Exercise details: Once you find the line containing "Honduras: Cedeño won’t disappear, it will", please retype it and every line after it to the end of the entries, exactly and with nothing added.

##### Records supplied #####

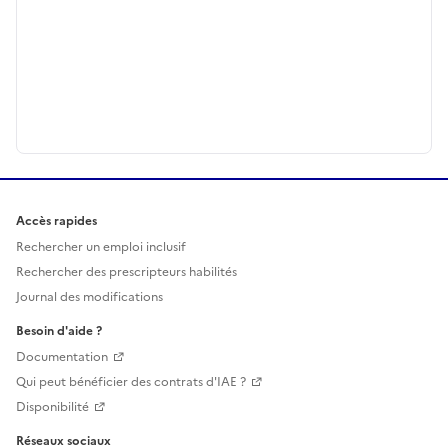
Accès rapides
Rechercher un emploi inclusif
Rechercher des prescripteurs habilités
Journal des modifications
Besoin d'aide ?
Documentation
Qui peut bénéficier des contrats d'IAE ?
Disponibilité
Réseaux sociaux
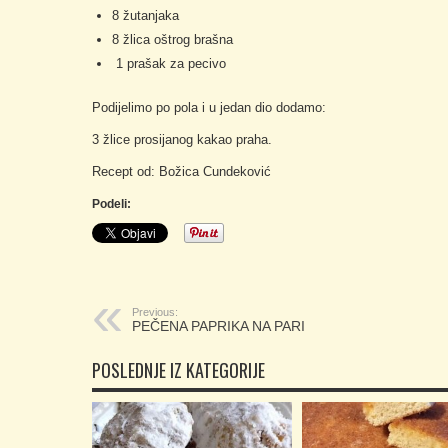
8 žutanjaka
8 žlica oštrog brašna
1 prašak za pecivo
Podijelimo po pola i u jedan dio dodamo:
3 žlice prosijanog kakao praha.
Recept od: Božica Cundeković
Podeli:
Previous:
PEČENA PAPRIKA NA PARI
POSLEDNJE IZ KATEGORIJE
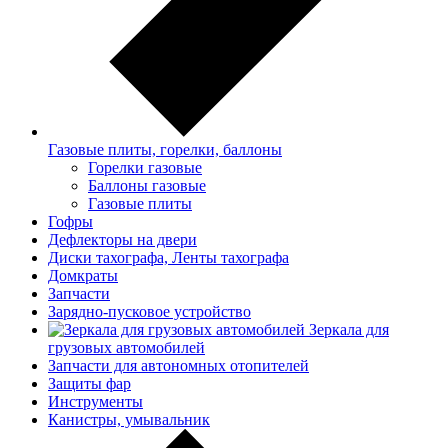
Газовые плиты, горелки, баллоны
Горелки газовые
Баллоны газовые
Газовые плиты
Гофры
Дефлекторы на двери
Диски тахографа, Ленты тахографа
Домкраты
Запчасти
Зарядно-пусковое устройство
Зеркала для
грузовых автомобилей
Запчасти для автономных отопителей
Защиты фар
Инструменты
Канистры, умывальник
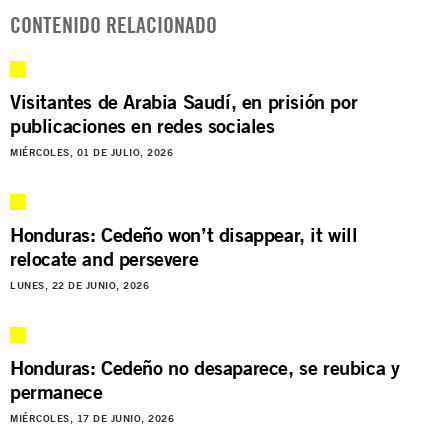
CONTENIDO RELACIONADO
Visitantes de Arabia Saudí, en prisión por
publicaciones en redes sociales
MIÉRCOLES, 01 DE JULIO, 2026
Honduras: Cedeño won’t disappear, it will
relocate and persevere
LUNES, 22 DE JUNIO, 2026
Honduras: Cedeño no desaparece, se reubica y
permanece
MIÉRCOLES, 17 DE JUNIO, 2026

#####

Result below:
Honduras: Cedeño won’t disappear, it will
relocate and persevere
LUNES, 22 DE JUNIO, 2026
Honduras: Cedeño no desaparece, se reubica y
permanece
MIÉRCOLES, 17 DE JUNIO, 2026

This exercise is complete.